Table of Contents



Introduction

A pandas DataFrame is a two-dimensional, size-mutable, potentially heterogeneous tabular data. As mentioned, a DataFrame is analogous to the EXCEL spreadsheet with its rows and columns, while a Series is analogous to a single column of data.

Just like the Series object which is an analog of a 1-D NumPy array with flexible indices, a DataFrame is an analog of a 2-D NumPy array with both flexible row indices and column labels.

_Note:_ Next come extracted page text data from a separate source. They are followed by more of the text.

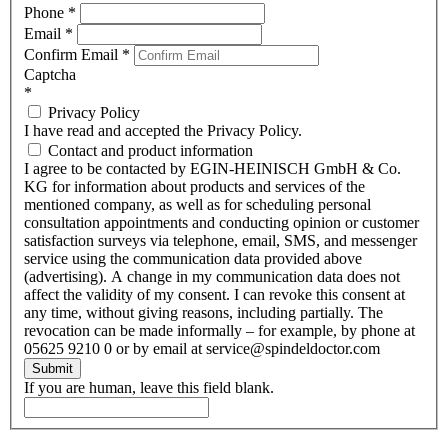
Phone
*
Email
*
Confirm Email
*
Captcha
*
Privacy Policy
I have read and accepted the Privacy Policy.
Contact and product information
I agree to be contacted by EGIN-HEINISCH GmbH & Co.
KG for information about products and services of the
mentioned company, as well as for scheduling personal
consultation appointments and conducting opinion or customer
satisfaction surveys via telephone, email, SMS, and messenger
service using the communication data provided above
(advertising). A change in my communication data does not
affect the validity of my consent. I can revoke this consent at
any time, without giving reasons, including partially. The
revocation can be made informally – for example, by phone at
05625 9210 0 or by email at service@spindeldoctor.com
Submit
If you are human, leave this field blank.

It can also be thought of as a dictionary-like container for Series objects. We can think of a DataFrame as a sequence of aligned Series objects, or in other words, Series that share the same index.

Syntax

A pandas DataFrame can be created using the following constructor.

Syntax

The pandas.DataFrame function.

1pandas.DataFrame(data=None, index=None, columns=None, dtype=None, copy=None)
Parameter Required? Default Value Description
data ✔️ Yes NA ndarray (structured or homogeneous), Iterable, dict, or DataFrame.
index ❌ No RangeIndex Index used to label rows of resulting frame.
columns ❌ No RangeIndex Column labels used for resulting frame.
dtype ❌ No Inferred from data Data type to force. Only a single dtype is allowed. If None, it is inferred from data.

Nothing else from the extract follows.